Myxobacteria are very remarkable microorganisms which are usually not obtained by standard isolation technique. These organisms form characteristic fruiting bodies which are not produced by other bacteria. Although not much is known about the basic physiology and biochemistry of these bacteria. They have proved to produce a variety of bioactive substances. A great portion of these substances inhibit antifungal or cytotoxic properties.
In the course of screening for new bioactive substances from myxobactera, strain KM593 was found to produce closely related diketopiperazines(cyclic dipeptides). The strain was identified as Archangium gephyra by morphological characteristics and staining with Congo red.
The isolation of diketopiperazines was performed through several steps including silica gel, RP 18, Sephadex LH-20 column chromatography and HPLC. The chemical structures of these compounds were established on basis of their 1-D and 2-D NMR spectroscopic analyses and by comparison with reference data from literature. They were assigned as Cyclo(L-Pro-L-Tyr), Cyclo(L-Pro-L-Phe), Cyclo(D-Pro-L-Tyr), Cyclo(L-Pro-L-Leu), Cyclo(L-Pro-D-Val), respectively.

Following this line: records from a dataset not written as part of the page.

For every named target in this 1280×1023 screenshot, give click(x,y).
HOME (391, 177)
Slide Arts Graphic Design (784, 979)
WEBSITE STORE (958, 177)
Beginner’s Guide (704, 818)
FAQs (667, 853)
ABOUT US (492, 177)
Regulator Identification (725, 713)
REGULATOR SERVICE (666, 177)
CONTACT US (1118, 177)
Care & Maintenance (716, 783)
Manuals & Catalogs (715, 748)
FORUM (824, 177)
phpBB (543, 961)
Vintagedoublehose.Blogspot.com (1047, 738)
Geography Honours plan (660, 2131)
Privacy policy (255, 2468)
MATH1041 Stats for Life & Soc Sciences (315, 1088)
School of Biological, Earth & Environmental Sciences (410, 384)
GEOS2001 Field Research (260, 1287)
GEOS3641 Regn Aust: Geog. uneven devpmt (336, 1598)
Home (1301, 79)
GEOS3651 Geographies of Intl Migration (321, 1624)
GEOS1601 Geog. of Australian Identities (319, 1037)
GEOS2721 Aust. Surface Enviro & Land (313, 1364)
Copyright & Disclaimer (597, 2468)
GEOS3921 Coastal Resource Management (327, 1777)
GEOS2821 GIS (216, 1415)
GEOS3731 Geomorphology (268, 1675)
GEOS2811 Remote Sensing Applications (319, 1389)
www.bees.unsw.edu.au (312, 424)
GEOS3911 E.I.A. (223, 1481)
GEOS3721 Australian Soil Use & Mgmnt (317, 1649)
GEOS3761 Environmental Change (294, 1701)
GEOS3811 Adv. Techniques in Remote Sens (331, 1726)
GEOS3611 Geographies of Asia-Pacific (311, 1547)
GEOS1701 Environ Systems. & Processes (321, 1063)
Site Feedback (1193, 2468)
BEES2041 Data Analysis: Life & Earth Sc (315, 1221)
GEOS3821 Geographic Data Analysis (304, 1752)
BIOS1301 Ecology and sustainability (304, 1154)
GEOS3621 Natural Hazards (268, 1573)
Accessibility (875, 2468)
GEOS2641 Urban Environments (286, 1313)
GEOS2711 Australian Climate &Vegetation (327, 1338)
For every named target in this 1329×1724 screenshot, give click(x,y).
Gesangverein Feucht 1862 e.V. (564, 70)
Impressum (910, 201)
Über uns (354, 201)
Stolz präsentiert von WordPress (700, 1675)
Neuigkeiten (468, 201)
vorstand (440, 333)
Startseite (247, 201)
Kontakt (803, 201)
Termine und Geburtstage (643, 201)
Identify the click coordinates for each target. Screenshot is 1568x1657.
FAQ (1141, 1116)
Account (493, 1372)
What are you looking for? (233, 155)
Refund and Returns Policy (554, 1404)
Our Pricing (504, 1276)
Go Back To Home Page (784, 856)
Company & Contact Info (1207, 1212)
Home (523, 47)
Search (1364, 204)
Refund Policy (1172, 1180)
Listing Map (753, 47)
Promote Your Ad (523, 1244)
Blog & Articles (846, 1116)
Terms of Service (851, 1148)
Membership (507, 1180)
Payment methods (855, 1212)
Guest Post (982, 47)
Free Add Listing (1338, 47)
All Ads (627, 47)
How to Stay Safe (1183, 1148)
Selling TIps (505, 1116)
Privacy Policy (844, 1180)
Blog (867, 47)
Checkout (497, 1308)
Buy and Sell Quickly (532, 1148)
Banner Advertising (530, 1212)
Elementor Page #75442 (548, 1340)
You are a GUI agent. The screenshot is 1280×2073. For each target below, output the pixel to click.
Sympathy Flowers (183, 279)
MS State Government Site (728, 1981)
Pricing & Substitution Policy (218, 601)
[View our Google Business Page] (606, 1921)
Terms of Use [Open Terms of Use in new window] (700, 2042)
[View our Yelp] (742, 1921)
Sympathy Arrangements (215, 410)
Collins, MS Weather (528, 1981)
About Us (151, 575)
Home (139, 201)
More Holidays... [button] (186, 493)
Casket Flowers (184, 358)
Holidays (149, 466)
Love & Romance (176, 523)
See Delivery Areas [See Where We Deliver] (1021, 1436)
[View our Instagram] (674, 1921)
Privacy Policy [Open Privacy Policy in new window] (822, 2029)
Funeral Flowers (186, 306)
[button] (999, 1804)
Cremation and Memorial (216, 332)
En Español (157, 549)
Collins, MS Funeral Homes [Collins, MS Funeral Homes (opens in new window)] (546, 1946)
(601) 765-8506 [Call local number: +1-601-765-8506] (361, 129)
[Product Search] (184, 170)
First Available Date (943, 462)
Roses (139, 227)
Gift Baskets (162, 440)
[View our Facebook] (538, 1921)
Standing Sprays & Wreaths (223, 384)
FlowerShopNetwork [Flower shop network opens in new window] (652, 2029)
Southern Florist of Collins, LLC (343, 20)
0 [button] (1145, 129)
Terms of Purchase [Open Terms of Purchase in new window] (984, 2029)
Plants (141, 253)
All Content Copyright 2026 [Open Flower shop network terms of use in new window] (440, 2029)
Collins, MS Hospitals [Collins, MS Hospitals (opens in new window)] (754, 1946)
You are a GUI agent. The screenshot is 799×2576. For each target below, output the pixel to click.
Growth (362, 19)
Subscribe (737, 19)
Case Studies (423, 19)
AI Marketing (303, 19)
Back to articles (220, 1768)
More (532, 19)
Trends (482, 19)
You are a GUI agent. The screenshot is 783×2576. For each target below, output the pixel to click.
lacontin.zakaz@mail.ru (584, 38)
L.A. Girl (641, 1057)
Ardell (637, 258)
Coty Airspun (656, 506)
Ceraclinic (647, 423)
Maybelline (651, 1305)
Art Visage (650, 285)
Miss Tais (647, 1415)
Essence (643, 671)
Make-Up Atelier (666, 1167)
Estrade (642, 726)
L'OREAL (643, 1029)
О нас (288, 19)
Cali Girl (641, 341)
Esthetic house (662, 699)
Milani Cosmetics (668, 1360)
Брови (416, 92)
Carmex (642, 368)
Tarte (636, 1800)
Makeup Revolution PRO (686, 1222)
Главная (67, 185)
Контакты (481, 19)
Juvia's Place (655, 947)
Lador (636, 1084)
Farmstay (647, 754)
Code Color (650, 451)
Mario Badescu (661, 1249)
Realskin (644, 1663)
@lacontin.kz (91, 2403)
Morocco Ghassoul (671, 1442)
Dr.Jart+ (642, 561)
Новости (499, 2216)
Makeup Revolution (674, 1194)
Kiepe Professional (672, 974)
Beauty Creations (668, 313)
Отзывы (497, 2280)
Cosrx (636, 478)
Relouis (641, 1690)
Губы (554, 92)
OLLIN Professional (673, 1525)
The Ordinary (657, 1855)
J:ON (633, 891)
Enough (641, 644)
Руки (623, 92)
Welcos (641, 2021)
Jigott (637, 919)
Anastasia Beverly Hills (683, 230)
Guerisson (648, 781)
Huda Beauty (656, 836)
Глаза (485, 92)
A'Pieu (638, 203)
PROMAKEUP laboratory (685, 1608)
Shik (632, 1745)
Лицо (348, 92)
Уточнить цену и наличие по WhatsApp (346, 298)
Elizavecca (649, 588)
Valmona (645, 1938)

Antioxidant activities of these compounds were investigated. In particular, Cyclo(L-Pro-L-Tyr) showed higher antioxidant activity than Trolox in terms of ORAC values.
Diketopiperazines are most commonly isolated from terrestrial yeasts, lichens and fungal culture filtrates and are also observed in the culture broth of marine bacteria and marine actinomycetes. This is the first report that diketopiperazines were produced by myxobacteria.